Eu sei que parece quase contraditório eu ter-me divertido tanto no jantar de ontem e hoje estar com um espírito tão pessimista e derrotista. Mas é daquelas sensações ambíguas. Porque é que eu, vendo os meus colegas todos (ou quase), a trabalhar, ou entre trabalhos, perco a esperança? Irónico, não é? Penso que é precisamente por os ter visto a apanhar o tal comboio à minha frente e eu ter ficado para trás. Em vez de esperar pelo seguinte refugiei-me na Póvoa, em casa dos meus pais, a terminar a monografia que ficou para trás. Passou-se um ano até eu a apresentar e defender, e logo a seguir tive daquelas oportunidades que não surgem muitas vezes.

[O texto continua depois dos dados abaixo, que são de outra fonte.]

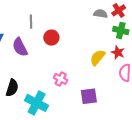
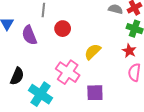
yellow semicircle: (98, 58) -> (93, 52), moved
pink cross: (61, 79) -> (68, 72), size x1.6

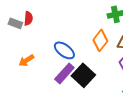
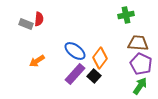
orange diamond: (100, 40) -> (100, 58), moved
black square: (83, 75) -> (94, 76), size x0.6

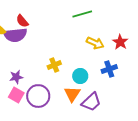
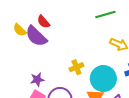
purple semicircle: (15, 35) -> (36, 36), turned 50
cyan circle: (80, 76) -> (103, 79), size x1.6

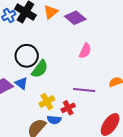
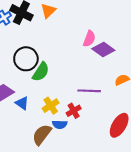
purple diamond: (75, 18) -> (103, 49), moved
pink semicircle: (85, 51) -> (89, 39), moved
blue triangle: (21, 83) -> (22, 103), moved

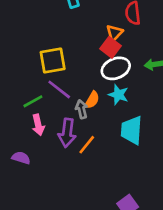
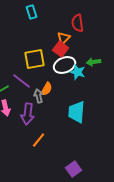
yellow square: (53, 60) -> (35, 59), moved
cyan star: (118, 95) -> (78, 72), moved
orange line: (87, 145) -> (39, 140), moved

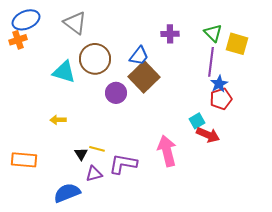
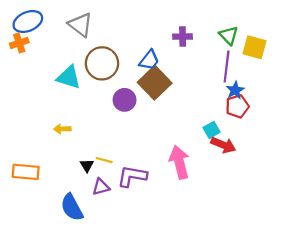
blue semicircle: (67, 193) -> (72, 207), turned -96

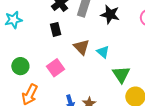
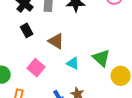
cyan triangle: (103, 52) -> (73, 63), moved

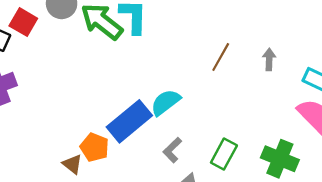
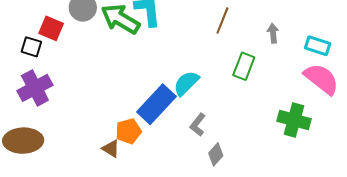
brown line: (221, 57) -> (222, 20), moved
orange pentagon: (95, 147) -> (129, 131), turned -30
green rectangle: (224, 154) -> (244, 66), moved

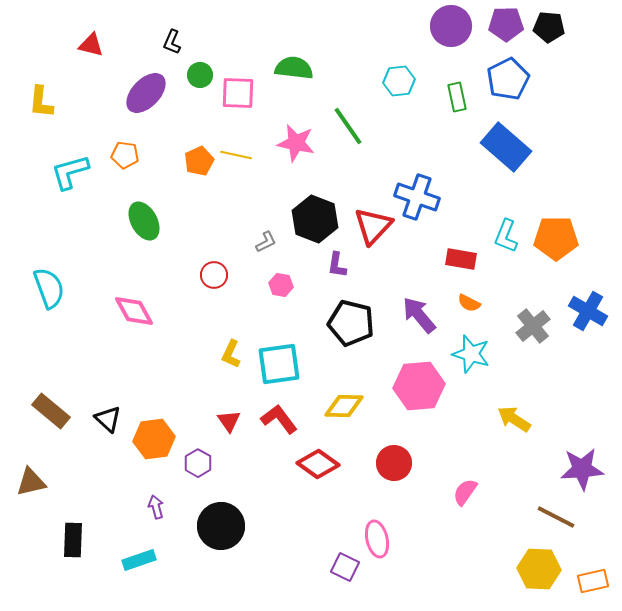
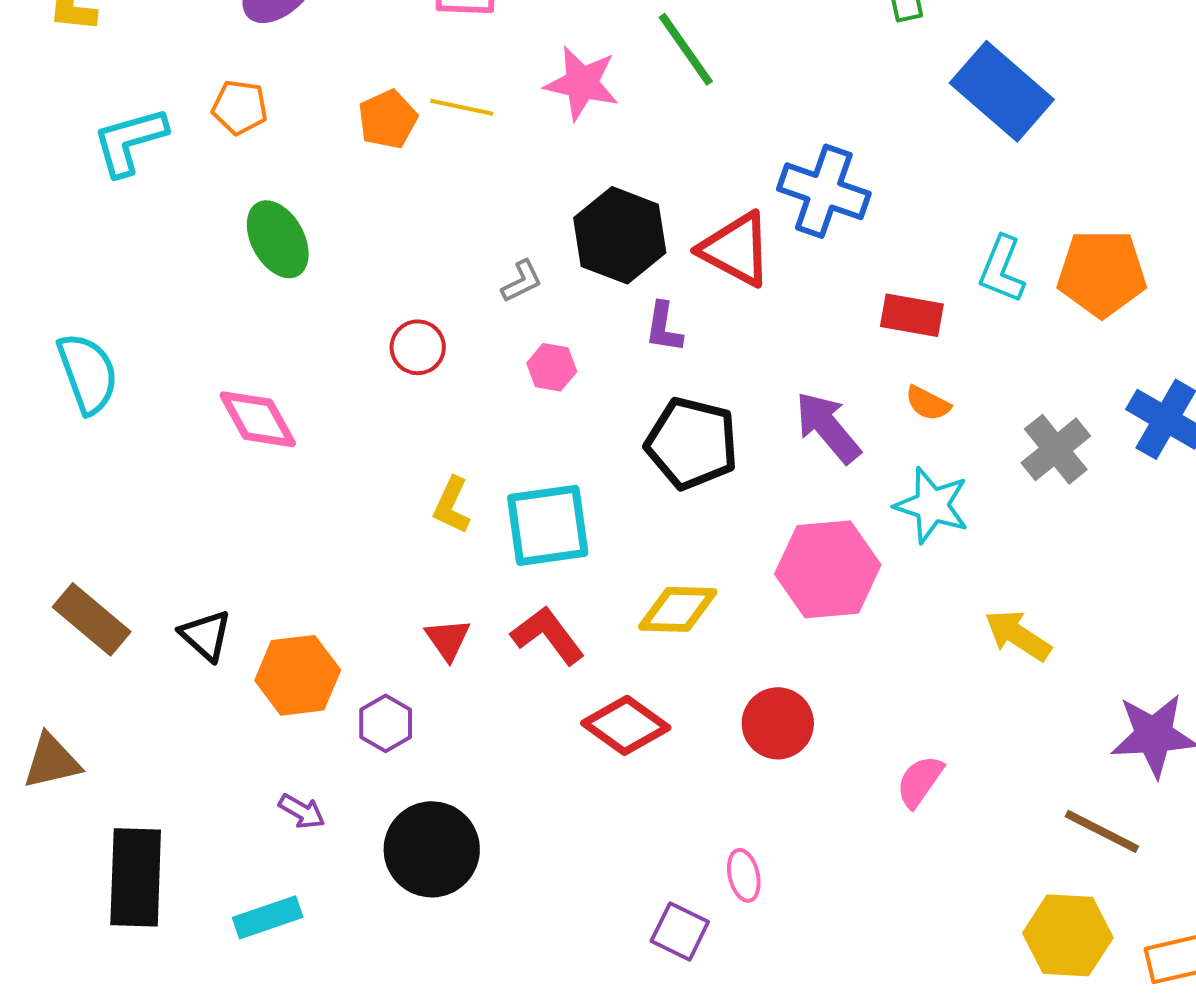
red triangle: (373, 226) -> (736, 249), turned -45
purple arrow: (156, 507) -> (302, 811), turned 135
pink ellipse: (377, 539) -> (744, 875), size x0.7
black rectangle: (73, 540) -> (136, 877), size x1.4

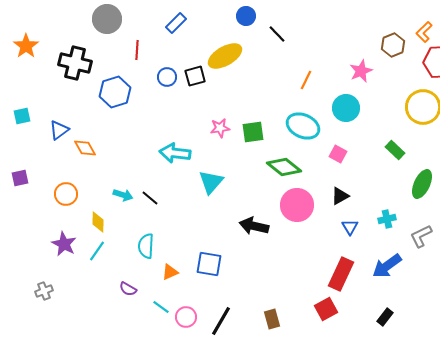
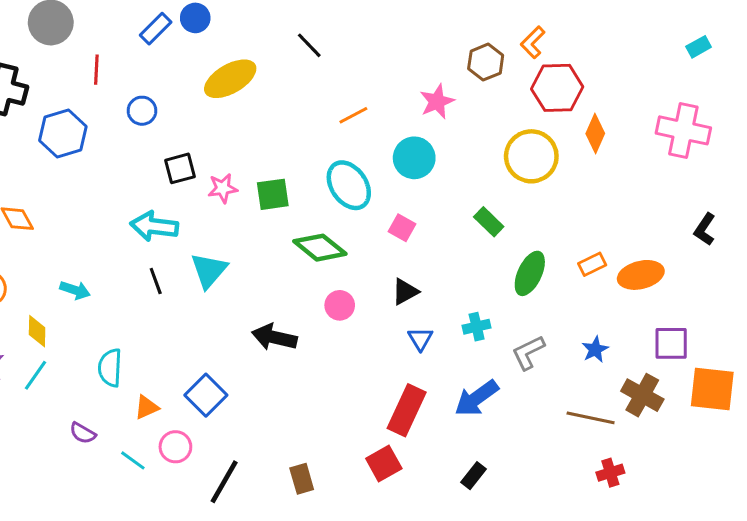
blue circle: (246, 16) -> (195, 18), moved
black square: (195, 76) -> (180, 168), moved
orange line: (306, 80) -> (353, 115), turned 36
cyan ellipse: (303, 126) -> (349, 185), turned 32
black line: (150, 198) -> (156, 281), moved, turned 30
pink circle: (297, 205) -> (340, 305), size x0.6
blue square: (209, 264) -> (206, 395), turned 36
pink circle: (186, 317) -> (175, 447), moved

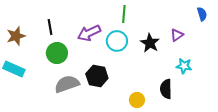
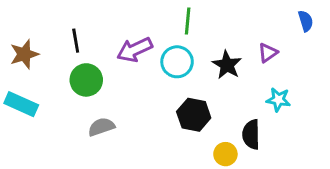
black hexagon: (97, 76) -> (194, 115), moved
gray semicircle: (67, 84) -> (101, 127), size x0.7
yellow circle: (137, 100) -> (225, 154), moved

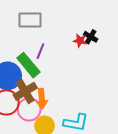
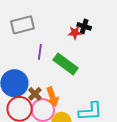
green rectangle: (28, 65) -> (66, 64), moved
brown cross: (25, 91) -> (35, 94), size x0.6

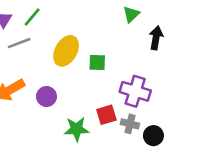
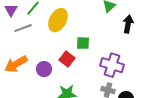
yellow ellipse: (66, 51) -> (58, 20), moved
red square: (106, 115) -> (67, 59), moved, turned -35

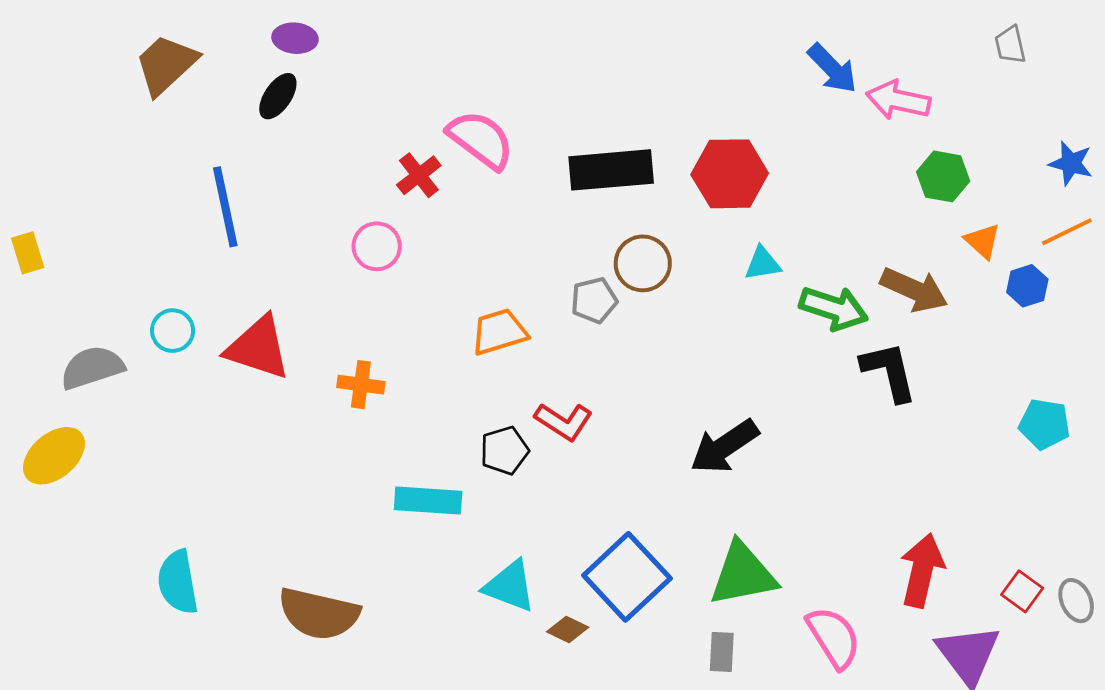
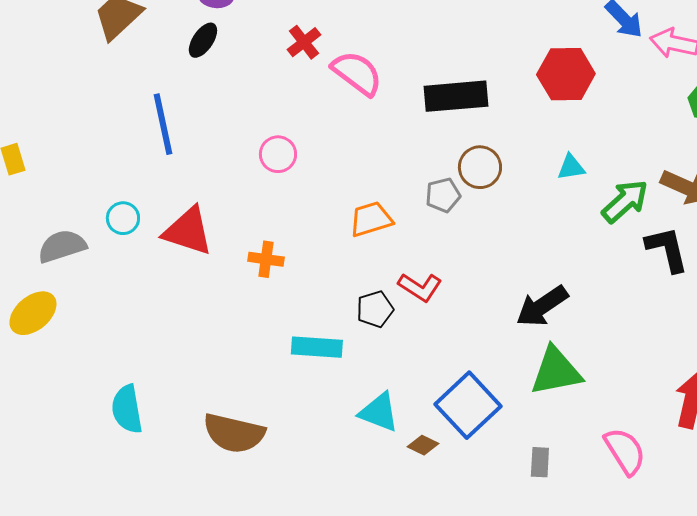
red hexagon: (730, 174) -> (566, 74), moved
red cross: (419, 175) -> (304, 42), moved
green arrow: (834, 308) -> (625, 201), turned -60
green triangle: (743, 574) -> (556, 371), moved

Fiquei logo colocada a dar aulas. Um ordenado atraente, ali certinho ao fim do mês, nada de recibos verdes... É claro que fiquei na escola, não podia recusar. Até porque era só meio horário. Podia conciliar com teatro. Mas o comboio era difícil de apanhar, estando eu entre Barcelos e a Póvoa, e acomodei-me. Este ano não fiquei colocada e achei que era bom para apanhar o comboio, mas era tarde demais. Nem os meus colegas, que o apanharam, são capazes de me explicar onde se apanha. Estou por mim, e não prevejo o futuro com que sonhei.

1 Comments:

  • At 17:09, Blogger cloinca said…

    A vida está tão complicada... para todos! Demasiado para meu gosto!
    ...
    Fico triste por te ver assim.... a única coisa que te posso dizer é para continuares a perseguir os teus sonhos... não desistas... pelo menos não para já! Ainda é cedo para baixar os braços... por isso, bute levar os teus sonhos a bom porto!
    E já sabes que podes contar comigo para isso!